22 It is necessary, at this point, to refer to a point of particular importance that was emphasised by Basten JA in Pioneer Park Pty Ltd v Australia and New Zealand Banking Group Ltd [2007] NSWCA 344 at [51], namely, that proof of lack of funds is not of itself proof that an order for security for costs will stultify the proceedings. Stultification must be proved in its own right. In many cases, an immediate plaintiff's impecuniosity will be seen to be offset by the fact that persons of financial substance stand behind him or her, so that funds are available from the real plaintiffs.
23 In the present case, the plaintiff's own evidence is:
"My legal representatives and financial advisers in Sydney have agreed to act for me on a contingency basis, which is the only means by which I could conduct these proceedings."
24 A finding of inability to pursue her case thus simply cannot flow from evidence of the plaintiff's limited financial resources.
25 I am not persuaded that, in respect of the stultification potential of the order made, the Associate Judge proceeded on some wrong principle, failed to take into account some relevant matter, took into account some irrelevant matter or otherwise fell into error of the kind referred to in House v R (above).
26 I turn briefly to the second matter on which the plaintiff relies, namely, the contention that the defendant was responsible for the plaintiff's lack of means. To succeed in making this complaint relevant, the plaintiff would have to show two things: first, that she had previously had financial resources; and, second, that the defendant's actions caused or at least materially contributed to an inability to meet an order for security: Jazabas Pty Ltd v Haddad [2007] NSWCA 291 at [94] per McClellan CJ at CL.

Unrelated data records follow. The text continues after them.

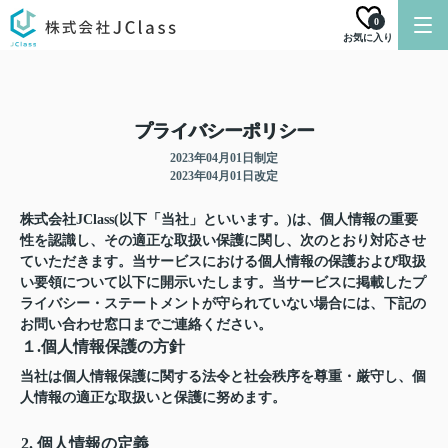
0
お気に入り
プライバシーポリシー
2023年04月01日制定
2023年04月01日改定
株式会社JClass(以下「当社」といいます。)は、個人情報の重要
性を認識し、その適正な取扱い保護に関し、次のとおり対応させ
ていただきます。当サービスにおける個人情報の保護および取扱
い要領について以下に開示いたします。当サービスに掲載したプ
ライバシー・ステートメントが守られていない場合には、下記の
お問い合わせ窓口までご連絡ください。
１.個人情報保護の方針
当社は個人情報保護に関する法令と社会秩序を尊重・厳守し、個
人情報の適正な取扱いと保護に努めます。
2. 個人情報の定義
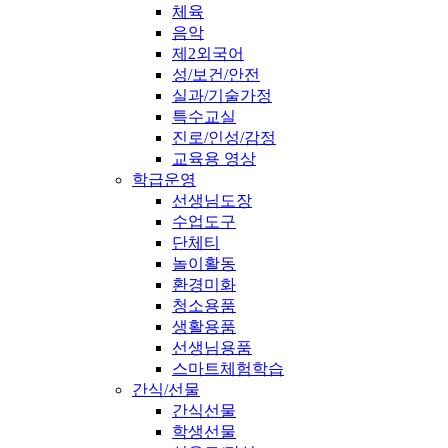
체육
음악
제2외국어
성/보건/안전
실과/기술가정
특수교실
진로/인성/감정
교육용 영상
학급운영
선생님도장
수업도구
단체티
놀이활동
환경미화
청소용품
생활용품
선생님용품
스마트체험학습
간식/선물
간식선물
학생선물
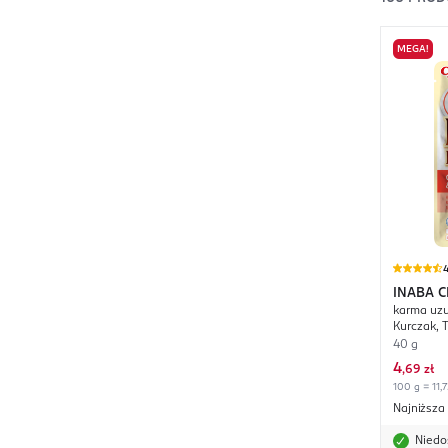
MEGA!
4
INABA C
karma uzu
Kurczak, 
40 g
4
,
69 zł
100 g = 11,7
Najniższa
Niedo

27 Those requirements are not met in this case. The statement of claim makes it clear that the plaintiff went into the alleged relationship without financial resources of any significance (indeed, that the defendant paid US$20,000 to clear the plaintiff's debts and also met loan repayments on her car). She was in the same position at the conclusion and it appears that she continued to receive some financial support from the defendant after they parted. The defendant chose to give the plaintiff money (including by access to his credit card accounts) and to provide her with other material comforts for a period, but the unavailability, after that period ended, of the benefits that were gratuitously provided by the defendant at his discretion cannot be characterised as a reduction in the plaintiff's own financial resources. A hope or expectation that financial favours will be forthcoming is not a financial resource that can be regarded as destroyed by the benefactor's decision not to bestow the contemplated benefaction.
28 In the result, therefore, I am of the opinion that the plaintiff has not shown that the the decision that led to the order of 5 September 2007 is affected by error of the kind warranting appellate intervention, having regard, in particular, to the "special stringency" with which the principles concerning such intervention are to be applied where the appeal concerns a discretionary matter of practice and procedure.
29 The appeal is dismissed with costs.